Spanish, Mexican, and American expansion greatly impacted Indian land tenure. Extensive land loss and change in land use occurred during the American period prior to 1891. After the Treaty of Guadalupe Hidalgo (1848) which guaranteed existing Indian property rights, the United Stated failed to confirm Indian ownership. Although the Indians failed to obtain legal title to their land, they were not physically removed until after 1865. Increasing American settlement led to the divestment of Indian land and the establishment of reservations.

Indian land tenure in Southern California has its legal basis in federal legislation enacted during the last two decades of the nineteenth century. Chapters in the book discuss the laws providing for the establishment of Indian reservations, public domain homesteads, and allotments. They also detail many contemporary problems involving each type of tribal or individual property right.

Significantly, Shipek points out that many Indians in Southern California initially supported the federal policy of allotment. This short-lived advocacy occurred because allotment was consistent with their traditional land use pattern of individual ownership. However, the federal government’s insistence that the allotted parcels must be a uniform rectangular shape did not recognize existing individual and family land ownership rights. As a result, a powerful and successful resistance to allotment developed. An interesting question raised by her research is why was local opposition so effective in stopping allotment whereas Indians in other areas of the United States were unable to halt it.

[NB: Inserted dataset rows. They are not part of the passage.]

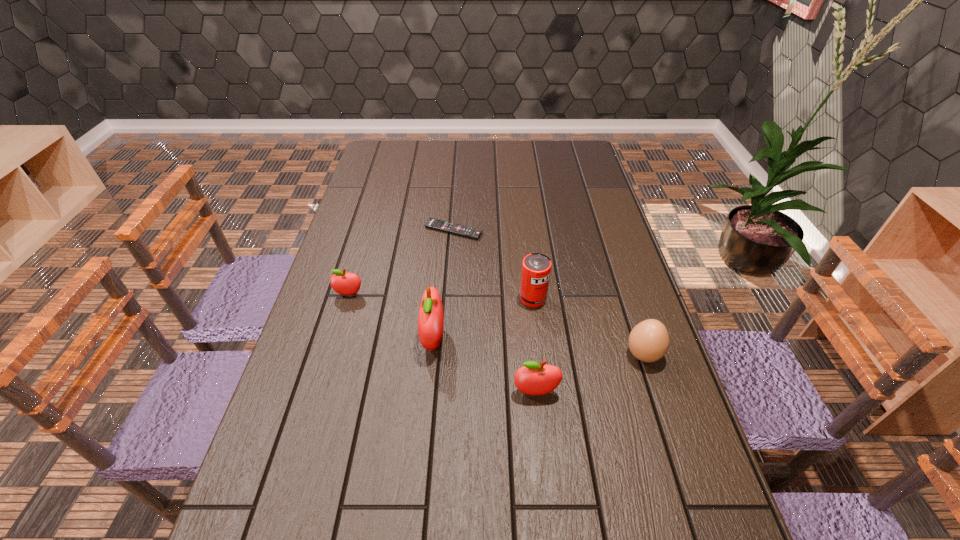 Identify the location of vacant region at the left edge of the desktop. This screenshot has width=960, height=540. (309, 321).

At what (x,y) coordinates should I click in order to perform the action: click on vacant area at the right edge of the desktop. Please return your answer as a coordinate pair (x, y). The height and width of the screenshot is (540, 960). Looking at the image, I should click on (577, 193).

Locate an element on the screen. This screenshot has width=960, height=540. blank space at the far left corner of the desktop is located at coordinates (399, 153).

At what (x,y) coordinates should I click in order to perform the action: click on vacant area at the far right corner. Please return your answer as a coordinate pair (x, y). Image resolution: width=960 pixels, height=540 pixels. Looking at the image, I should click on (583, 165).

Image resolution: width=960 pixels, height=540 pixels. Find the location of `vacant point at the near right corner`. vacant point at the near right corner is located at coordinates (677, 518).

I want to click on free spot between the rightmost apple and the farthest object, so click(494, 312).

Identify the location of free space between the rightmost object and the nearest object. (589, 374).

Indians in Southern California retained trust ownership of more than 70 percent of their allotted lands, and thus fared better than Native Americans in other areas. Shipek suggests that the reason for this lay with the tribes unique and traditional system of individual ownership. However, without documentation dating on the amount of land allotted prior to 1906, her argument loses some of its potency.

The book is an invaluable source for studying Indian history, particularly that of Indians residing in San Diego County and Southern California. It provides a significant contribution since few written studies exist on the Indians of this region during the twentieth century. Somewhat distracting is the stylistic format used in printing the book in which paragraph margins and the standard margins are reversed. Nonetheless, Shipek’s volume is a must for both students and scholars.